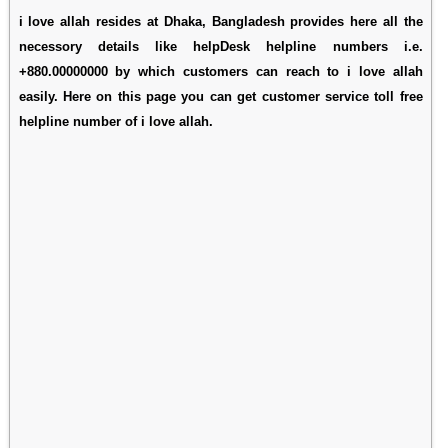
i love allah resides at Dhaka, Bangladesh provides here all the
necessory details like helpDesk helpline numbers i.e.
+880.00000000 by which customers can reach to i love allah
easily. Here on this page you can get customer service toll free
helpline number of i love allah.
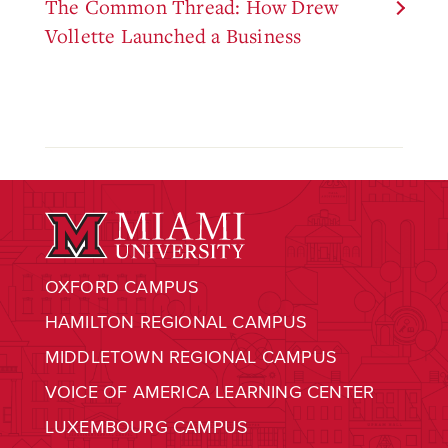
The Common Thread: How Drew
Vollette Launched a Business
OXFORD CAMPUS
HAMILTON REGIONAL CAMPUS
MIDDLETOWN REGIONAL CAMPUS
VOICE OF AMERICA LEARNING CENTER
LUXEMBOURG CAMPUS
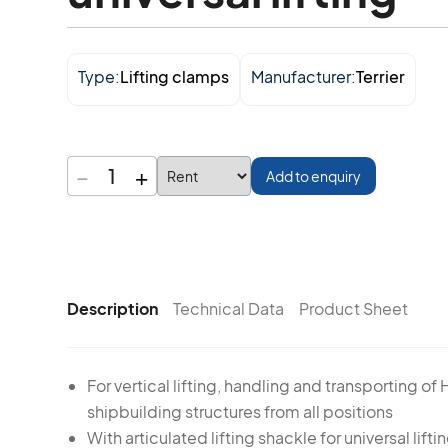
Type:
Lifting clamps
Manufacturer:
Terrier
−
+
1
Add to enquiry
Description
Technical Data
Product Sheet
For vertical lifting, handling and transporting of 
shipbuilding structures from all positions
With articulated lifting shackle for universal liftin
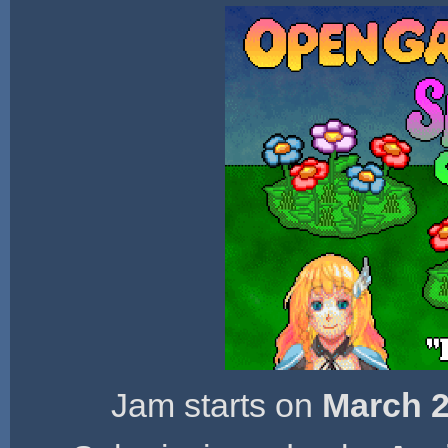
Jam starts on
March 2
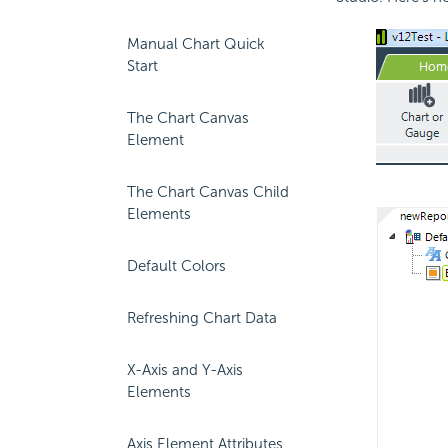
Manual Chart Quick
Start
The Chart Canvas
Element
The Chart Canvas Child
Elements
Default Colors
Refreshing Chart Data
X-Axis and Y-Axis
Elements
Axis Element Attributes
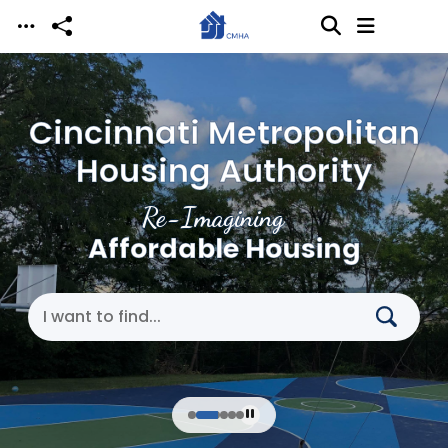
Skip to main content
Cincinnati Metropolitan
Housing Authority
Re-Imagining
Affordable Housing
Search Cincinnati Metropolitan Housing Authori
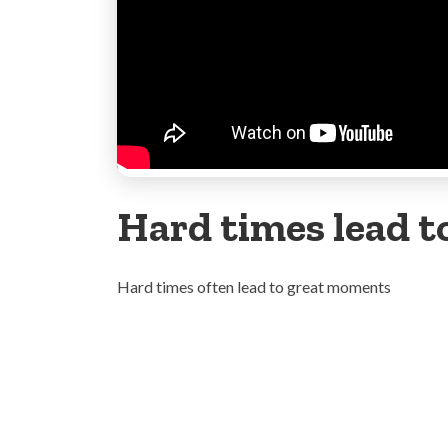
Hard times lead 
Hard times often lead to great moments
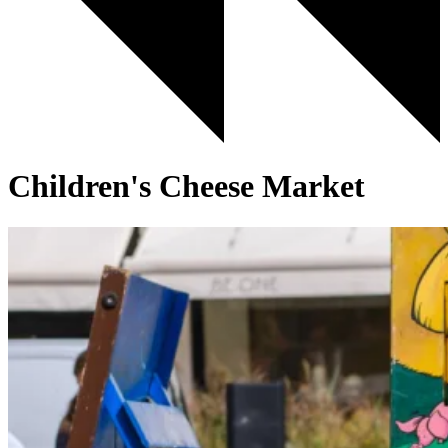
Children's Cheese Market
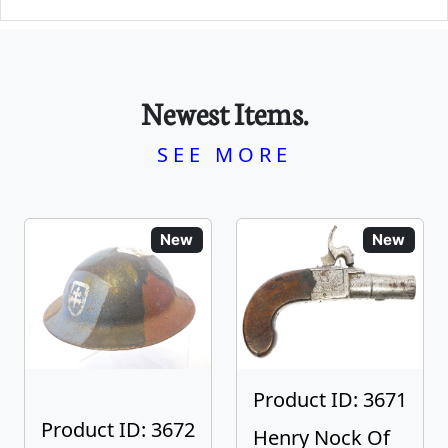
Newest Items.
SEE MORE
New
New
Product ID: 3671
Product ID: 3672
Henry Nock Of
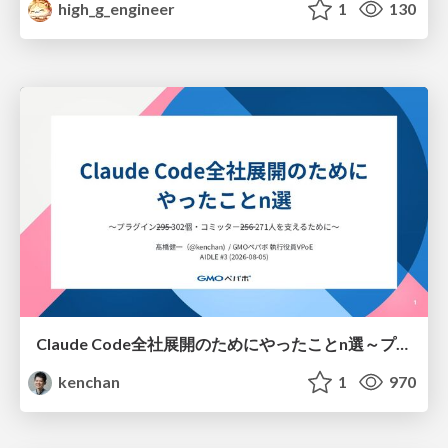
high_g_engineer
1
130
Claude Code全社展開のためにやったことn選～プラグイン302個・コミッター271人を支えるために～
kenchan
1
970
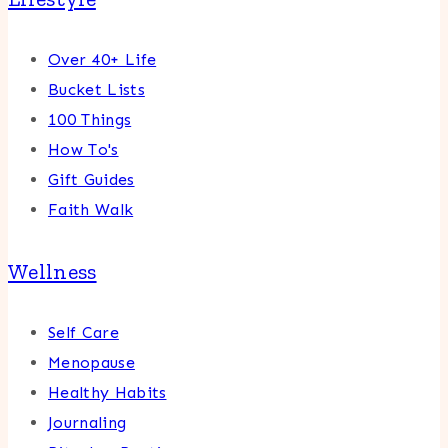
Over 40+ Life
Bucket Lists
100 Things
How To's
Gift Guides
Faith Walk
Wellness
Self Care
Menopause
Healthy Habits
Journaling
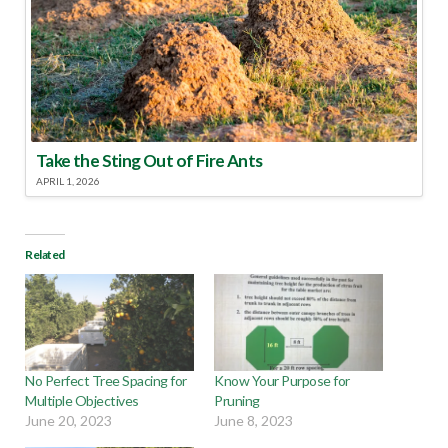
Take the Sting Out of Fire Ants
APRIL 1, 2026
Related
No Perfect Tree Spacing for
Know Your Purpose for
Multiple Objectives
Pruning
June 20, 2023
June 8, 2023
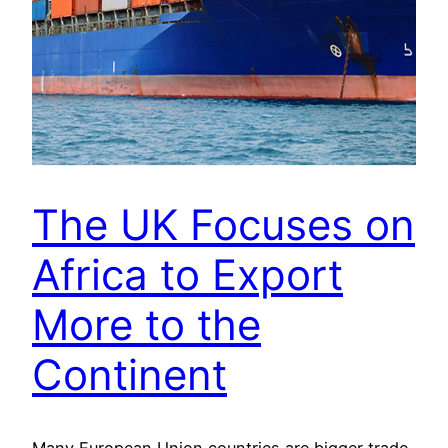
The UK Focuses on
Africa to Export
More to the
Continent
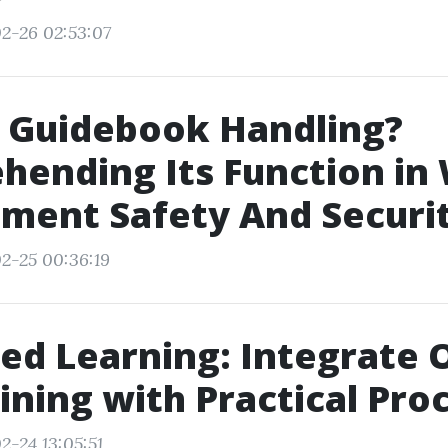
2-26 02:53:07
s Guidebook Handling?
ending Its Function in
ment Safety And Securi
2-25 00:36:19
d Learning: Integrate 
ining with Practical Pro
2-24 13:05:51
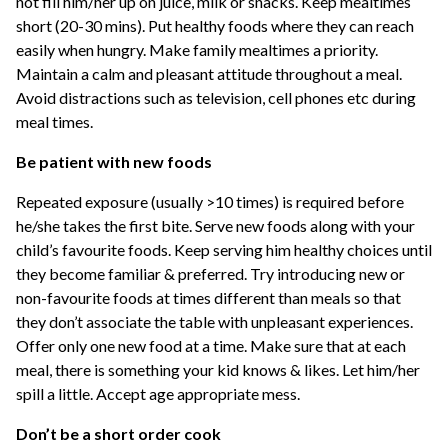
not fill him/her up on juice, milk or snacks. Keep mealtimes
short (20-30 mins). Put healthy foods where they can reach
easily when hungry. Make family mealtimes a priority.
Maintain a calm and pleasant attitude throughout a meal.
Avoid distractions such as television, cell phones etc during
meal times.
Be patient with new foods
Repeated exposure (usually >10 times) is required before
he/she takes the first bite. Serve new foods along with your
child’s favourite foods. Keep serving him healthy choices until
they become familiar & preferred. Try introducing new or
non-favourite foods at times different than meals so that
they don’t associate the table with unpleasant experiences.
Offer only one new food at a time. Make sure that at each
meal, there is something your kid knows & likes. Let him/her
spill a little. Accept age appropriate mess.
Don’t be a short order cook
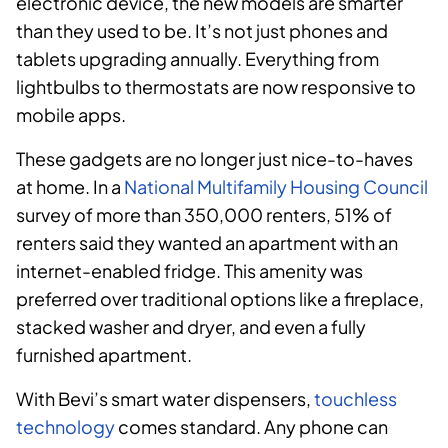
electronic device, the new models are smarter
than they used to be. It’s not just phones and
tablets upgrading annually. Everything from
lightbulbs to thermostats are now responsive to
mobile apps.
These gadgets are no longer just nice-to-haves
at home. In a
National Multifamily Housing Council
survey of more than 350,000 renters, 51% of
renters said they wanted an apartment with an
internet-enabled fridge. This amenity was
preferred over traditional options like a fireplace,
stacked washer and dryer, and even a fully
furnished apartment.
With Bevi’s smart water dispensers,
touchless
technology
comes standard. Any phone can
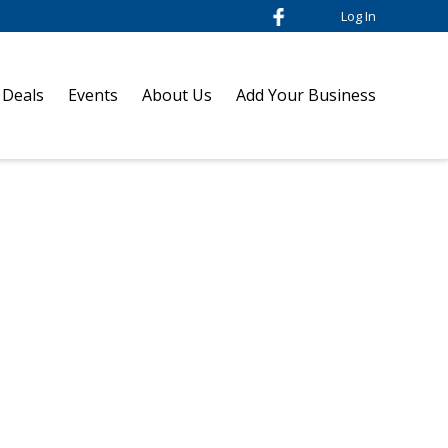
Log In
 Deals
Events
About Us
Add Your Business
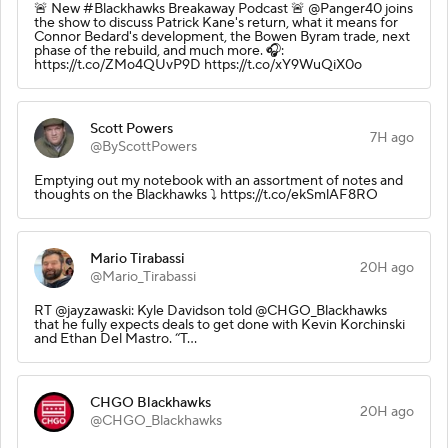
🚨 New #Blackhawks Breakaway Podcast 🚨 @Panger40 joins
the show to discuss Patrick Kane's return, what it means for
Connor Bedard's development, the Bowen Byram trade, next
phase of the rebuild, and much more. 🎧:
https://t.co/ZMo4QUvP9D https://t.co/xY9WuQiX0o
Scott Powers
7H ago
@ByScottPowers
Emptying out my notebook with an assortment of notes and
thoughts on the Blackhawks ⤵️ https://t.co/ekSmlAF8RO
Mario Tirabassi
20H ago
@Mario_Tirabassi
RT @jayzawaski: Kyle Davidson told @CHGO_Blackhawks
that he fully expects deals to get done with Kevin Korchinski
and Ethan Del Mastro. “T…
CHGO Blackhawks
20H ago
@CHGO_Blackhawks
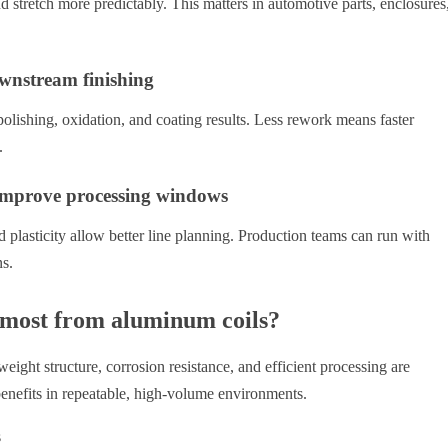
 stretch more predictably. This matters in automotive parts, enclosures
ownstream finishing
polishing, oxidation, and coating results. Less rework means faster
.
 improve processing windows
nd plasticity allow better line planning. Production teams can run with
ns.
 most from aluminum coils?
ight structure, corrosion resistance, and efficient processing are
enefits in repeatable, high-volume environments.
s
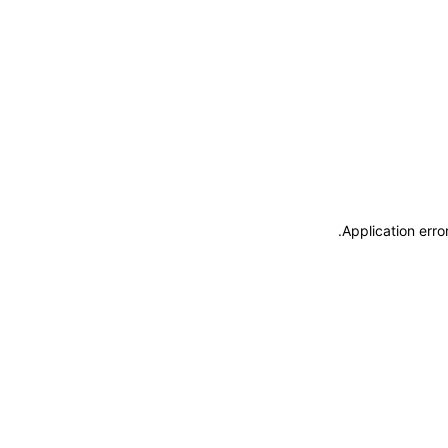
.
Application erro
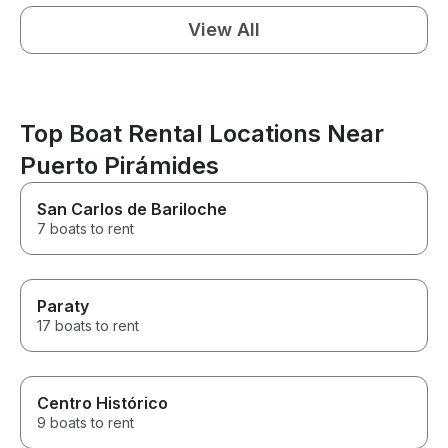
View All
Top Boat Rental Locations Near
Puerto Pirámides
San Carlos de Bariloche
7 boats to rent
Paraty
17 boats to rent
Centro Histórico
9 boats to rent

ACTIVITY =>
Copy out the lines above exactly, beginning at the one that contains "National Multifamily Housing Council" and ending at the one that contains "stacked washer and dryer, and even a fully".

SOLUTION FOR THIS EXERCISE =>
National Multifamily Housing Council
survey of more than 350,000 renters, 51% of
renters said they wanted an apartment with an
internet-enabled fridge. This amenity was
preferred over traditional options like a fireplace,
stacked washer and dryer, and even a fully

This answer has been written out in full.